Any pathology to the aforementioned structures should be documented during the diagnostic arthroscopy. Treatment for common pathologies found during arthroscopy is described below (Table 3).

Although rare, articular cartilage injuries within the wrist can occur in the pediatric population and cause symptomatic wrist pain. Free fragments may impinge during range of motion of the wrist and may cause discomfort and/or a clicking sensation. After diagnostic arthroscopy of the radiocarpal joint, any identified loose cartilage flaps should be debrided and fragments should be removed. Patients should be expected to have lasting symptomatic relief with arthroscopic debridement after failed conservative treatment (Chen et al. 2011; Itadera et al. 2001).

TFCC tears typically present as ulnar-sided wrist pain exacerbated with twisting activities. The diagnosis may be made by palpation around the ulnar side of the wrist, the ulnocarpal compression test, and the TFCC grind test. Occasionally, patients will report a clicking sensation with forearm rotation.
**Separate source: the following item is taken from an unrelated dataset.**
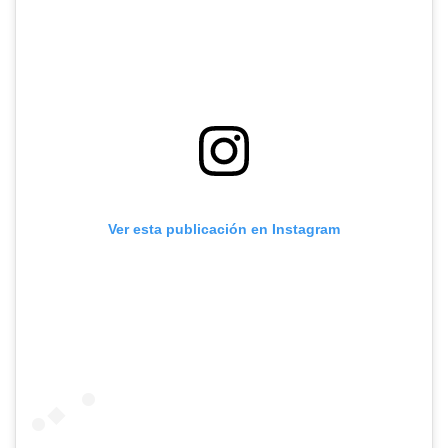
Ver esta publicación en Instagram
Following diagnostic evaluation of radiocarpal joint, a probe is introduced via the 6R portal and the “trampoline test” of the articular disk of the TFCC is performed. An intact TFCC without a tear should give stout resistance with depression created by a probe, recovering soon after pressure is removed like a trampoline (Atzei 2009). A noncompliant articular disk indicates a tear, and further investigation should be performed, especially in the periphery to identify the tear, if not visualized already. A probe placed underneath the articular disk (Hook Test, Fig. 11) confirms a peripheral tear of TFCC. The Palmer classification of TFCC injuries (Table 1) is based on whether the injury is traumatic (Type 1) or degenerative (Type 2). The acute traumatic tears are subclassified based on the location of the tear, and this is used to guide treatment (Geissler 2011; Kovachevich and Elhassan 2010; Osterman and Terrill 1991). Palmer type 1A, 1C, and 1D tears are typically treated with arthroscopic debridement. Palmer type 1B (peripheral) tears are typically repaired due to the abundant vascularity (Bednar et al. 1991) and potential to heal in the periphery. There are many techniques described for peripheral TFCC repair, including open, inside-out, outside-in, and all-arthroscopic techniques (Skie et al. 1997; Yao 2009; Yao et al. 2007; Table 4).